Five Alabama deer hunters won't get the opportunity to hunt this season. They died last season after falling from trees.
Despite hunter education courses and constant preaching about safety, none of the five had safety harnesses or safety harnesses that were attached to the tree they were in. Instead of coming back to camp to get laughed at for falling and hanging in a tree, there were funerals and a lot of broken-hearted loved ones.
When most people think of deer hunting fatalities, they think of a hunter accidentally being shot. It is every deer hunter's worst fear.
Hunters wear orange walking to and from their stands to alert other hunters who may be in the area. Many carry flashlights to draw attention to the fact that they are humans and not deer. Thankfully, mistaken-for-
Falling from trees is not rare. It happens every week of the season. Many of these accidents result in broken ankles, broken arms and broken legs. Those accidents often go unreported to the state. Wildlife and Freshwater Fisheries investigated 18 tree stand accidents last season but the agency knows that is just a small percentage of the real number.
Conservation officers usually hear only about the bad falls -- the falls in which hunters die, get paralyzed or shatter their legs and have to lose them.
Avoiding serious injuries from tree stand falls, and avoiding tree stand falls altogether, is actually pretty easy. Hunters frequently allow the excitement of the hunt to overcome good common sense and that's when accidents happen.
Many falls occur because of equipment failure. That was the situation in three of the cases that the state investigated last season. The portion of the stand that attaches to the tree is a common point of failure. Welds and bolts should be inspected thoroughly.
A common mistake hunters make is finding a bolt or pin missing and hurriedly replacing it with just any bolt or pin from the basement or the hardware store. Cheap zinc-plated bolts often can't stand the stresses and will shear. Grade 8 bolts and nylon lock washers are a must.
Another common mistake hunters make is, for the sake of convenience, leaving their stands up all year. The weather takes a toll on aluminum and nylon straps. Straps are made of nylon so they don't rot but the sun damages nylon over time.

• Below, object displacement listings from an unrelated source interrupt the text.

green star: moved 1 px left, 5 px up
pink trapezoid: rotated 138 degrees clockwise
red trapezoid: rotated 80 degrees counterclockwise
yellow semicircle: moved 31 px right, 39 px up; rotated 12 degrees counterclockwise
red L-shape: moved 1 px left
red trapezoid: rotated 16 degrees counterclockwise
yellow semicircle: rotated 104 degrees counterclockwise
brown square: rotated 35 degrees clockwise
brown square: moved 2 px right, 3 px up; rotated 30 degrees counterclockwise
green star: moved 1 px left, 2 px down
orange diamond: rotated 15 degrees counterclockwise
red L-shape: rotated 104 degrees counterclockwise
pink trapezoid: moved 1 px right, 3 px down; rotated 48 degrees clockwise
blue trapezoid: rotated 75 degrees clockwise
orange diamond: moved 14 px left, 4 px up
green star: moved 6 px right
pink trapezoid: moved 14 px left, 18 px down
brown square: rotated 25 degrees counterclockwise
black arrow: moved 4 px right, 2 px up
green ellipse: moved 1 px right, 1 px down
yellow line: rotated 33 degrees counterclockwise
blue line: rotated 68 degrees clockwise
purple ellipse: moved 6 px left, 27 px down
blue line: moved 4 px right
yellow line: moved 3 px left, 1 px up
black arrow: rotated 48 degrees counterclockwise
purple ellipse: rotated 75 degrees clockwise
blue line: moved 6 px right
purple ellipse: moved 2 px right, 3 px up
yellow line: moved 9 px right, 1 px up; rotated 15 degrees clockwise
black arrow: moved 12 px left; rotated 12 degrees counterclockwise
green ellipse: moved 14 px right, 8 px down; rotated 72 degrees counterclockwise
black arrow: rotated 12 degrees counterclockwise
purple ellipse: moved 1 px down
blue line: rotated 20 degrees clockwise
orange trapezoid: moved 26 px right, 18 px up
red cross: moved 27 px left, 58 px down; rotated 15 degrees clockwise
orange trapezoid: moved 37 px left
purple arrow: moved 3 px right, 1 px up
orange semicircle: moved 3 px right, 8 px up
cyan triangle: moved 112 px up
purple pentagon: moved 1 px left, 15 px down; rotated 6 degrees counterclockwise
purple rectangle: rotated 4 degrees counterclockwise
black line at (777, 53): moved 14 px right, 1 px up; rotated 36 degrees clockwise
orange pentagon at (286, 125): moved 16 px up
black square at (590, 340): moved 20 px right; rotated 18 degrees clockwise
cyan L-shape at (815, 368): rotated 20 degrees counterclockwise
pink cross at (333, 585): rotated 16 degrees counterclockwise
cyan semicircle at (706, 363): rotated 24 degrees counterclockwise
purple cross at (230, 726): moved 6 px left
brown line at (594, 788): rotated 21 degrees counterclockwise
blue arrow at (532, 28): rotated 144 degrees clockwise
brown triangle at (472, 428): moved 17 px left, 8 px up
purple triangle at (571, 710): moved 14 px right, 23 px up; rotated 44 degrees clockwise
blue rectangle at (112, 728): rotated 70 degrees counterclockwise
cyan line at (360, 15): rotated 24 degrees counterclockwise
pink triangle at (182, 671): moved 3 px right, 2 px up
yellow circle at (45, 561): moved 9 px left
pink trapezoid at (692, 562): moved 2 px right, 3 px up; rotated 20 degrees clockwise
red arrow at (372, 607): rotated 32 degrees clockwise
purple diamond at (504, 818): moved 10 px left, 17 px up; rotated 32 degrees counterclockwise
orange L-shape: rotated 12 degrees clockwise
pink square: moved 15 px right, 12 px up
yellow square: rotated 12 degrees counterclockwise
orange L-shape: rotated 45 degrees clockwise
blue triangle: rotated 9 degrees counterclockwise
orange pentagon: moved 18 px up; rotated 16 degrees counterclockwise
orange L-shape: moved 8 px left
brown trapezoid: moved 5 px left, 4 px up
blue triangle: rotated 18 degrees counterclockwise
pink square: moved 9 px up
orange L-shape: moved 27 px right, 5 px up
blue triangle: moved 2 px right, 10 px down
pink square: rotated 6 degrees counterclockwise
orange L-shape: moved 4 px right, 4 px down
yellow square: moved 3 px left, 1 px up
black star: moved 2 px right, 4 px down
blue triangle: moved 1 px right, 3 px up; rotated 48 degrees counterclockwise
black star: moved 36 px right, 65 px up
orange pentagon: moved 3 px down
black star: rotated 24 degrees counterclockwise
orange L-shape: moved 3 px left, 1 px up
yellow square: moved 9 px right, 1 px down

Sooner or later, all tree stand hunters are going to fall or at least come close. That's why a harness attached to the tree is so important. In three of the fatalities last season, the hunters had no safety harness at all. In another fall, the hunter was wearing a safety harness but it was not attached to the tree. In the fifth fatality, the hunter was hunting from a tripod stand and had no way to attach a harness.
Four of the five fatalities would have been avoided if a harness had been used.